_WHAT THE EXERCISE ASKS:_
Do any lines in the data below contain "autonomía"? If so, copy every one of them.
** Opening INPUT MATERIAL block **
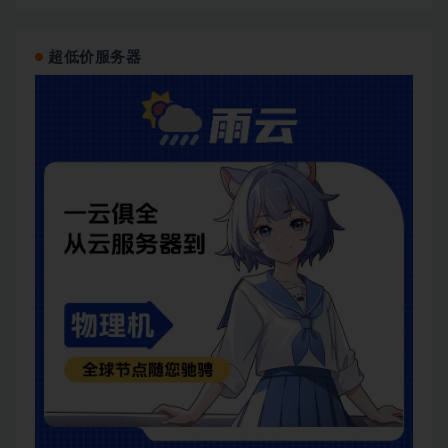
超低价服务器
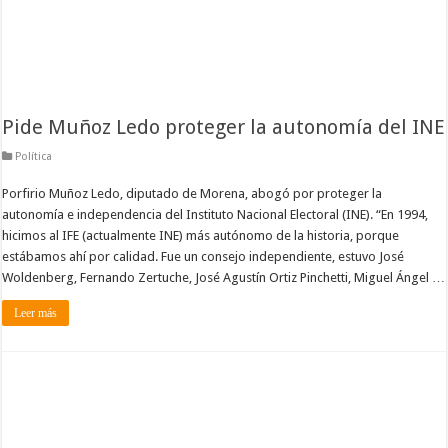
Pide Muñoz Ledo proteger la autonomía del INE
Política
Porfirio Muñoz Ledo, diputado de Morena, abogó por proteger la
autonomía e independencia del Instituto Nacional Electoral (INE). “En 1994,
hicimos al IFE (actualmente INE) más autónomo de la historia, porque
estábamos ahí por calidad. Fue un consejo independiente, estuvo José
Woldenberg, Fernando Zertuche, José Agustín Ortiz Pinchetti, Miguel Ángel …
Leer más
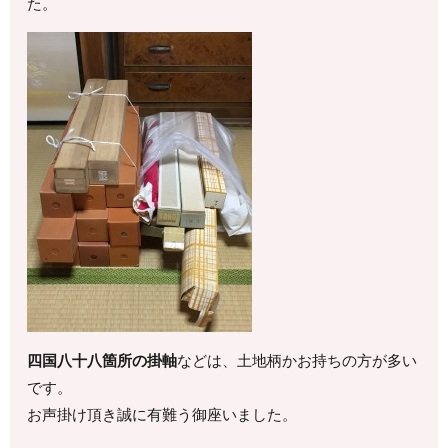
た。
四国八十八箇所の掛軸
などは、土地柄かお持ちの方が多い
です。
お声掛け頂き誠に有難う御座いました。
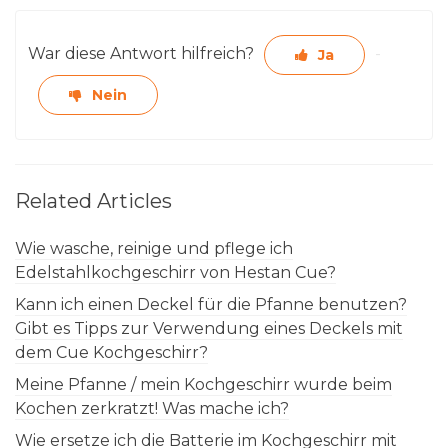
War diese Antwort hilfreich?
Ja
Nein
Related Articles
Wie wasche, reinige und pflege ich
Edelstahlkochgeschirr von Hestan Cue?
Kann ich einen Deckel für die Pfanne benutzen?
Gibt es Tipps zur Verwendung eines Deckels mit
dem Cue Kochgeschirr?
Meine Pfanne / mein Kochgeschirr wurde beim
Kochen zerkratzt! Was mache ich?
Wie ersetze ich die Batterie im Kochgeschirr mit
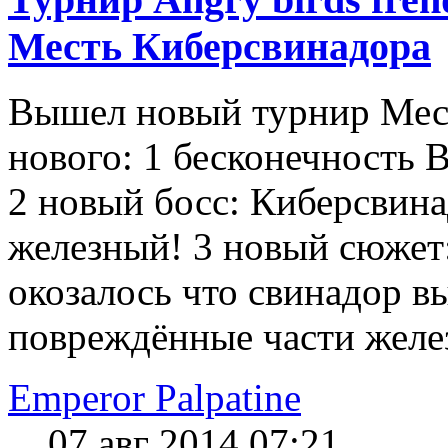
Месть Киберсвинадора
Вышел новый турнир Мес
нового: 1 бесконечность 
2 новый босс: Киберсвина
железный! 3 новый сюжет:
окозалось что свинадор в
повреждённые части желез
Emperor Palpatine
07 авг 2014 07:21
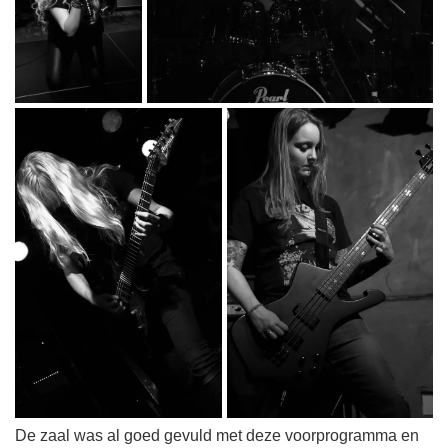
De zaal was al goed gevuld met deze voorprogramma en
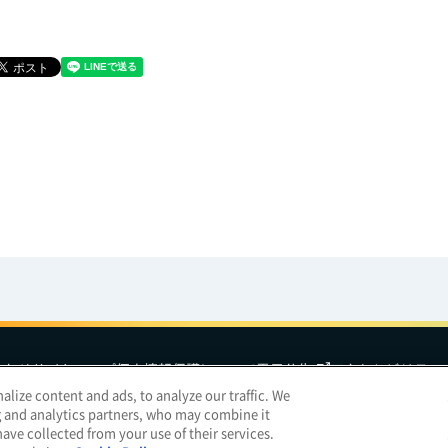
合わせ
サイトマップ
個人情報保護について
電子公告
アクセシビリティ
lize content and ads, to analyze our traffic. We
g and analytics partners, who may combine it
明治ホールディングス
ave collected from your use of their services.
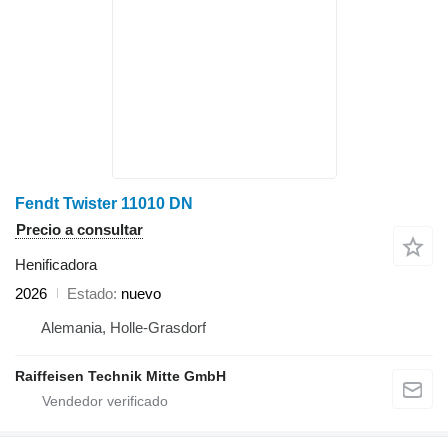
Fendt Twister 11010 DN
Precio a consultar
Henificadora
2026
Estado
nuevo
Alemania, Holle-Grasdorf
Raiffeisen Technik Mitte GmbH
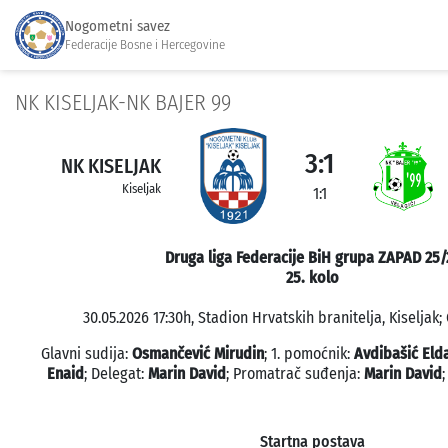
Nogometni savez
Federacije Bosne i Hercegovine
NK KISELJAK-NK BAJER 99
3:1
NK KISELJAK
Kiseljak
1:1
Druga liga Federacije BiH grupa ZAPAD 25/
25. kolo
30.05.2026 17:30h, Stadion Hrvatskih branitelja, Kiseljak;
Glavni sudija:
Osmančević Mirudin
; 1. pomoćnik:
Avdibašić Eld
Enaid
; Delegat:
Marin David
; Promatrač suđenja:
Marin David
Startna postava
** Closing INPUT MATERIAL block **
_OUTPUT OF THE EXERCISE:_
Pide Muñoz Ledo proteger la autonomía del INE
autonomía e independencia del Instituto Nacional Electoral (INE). “En 1994,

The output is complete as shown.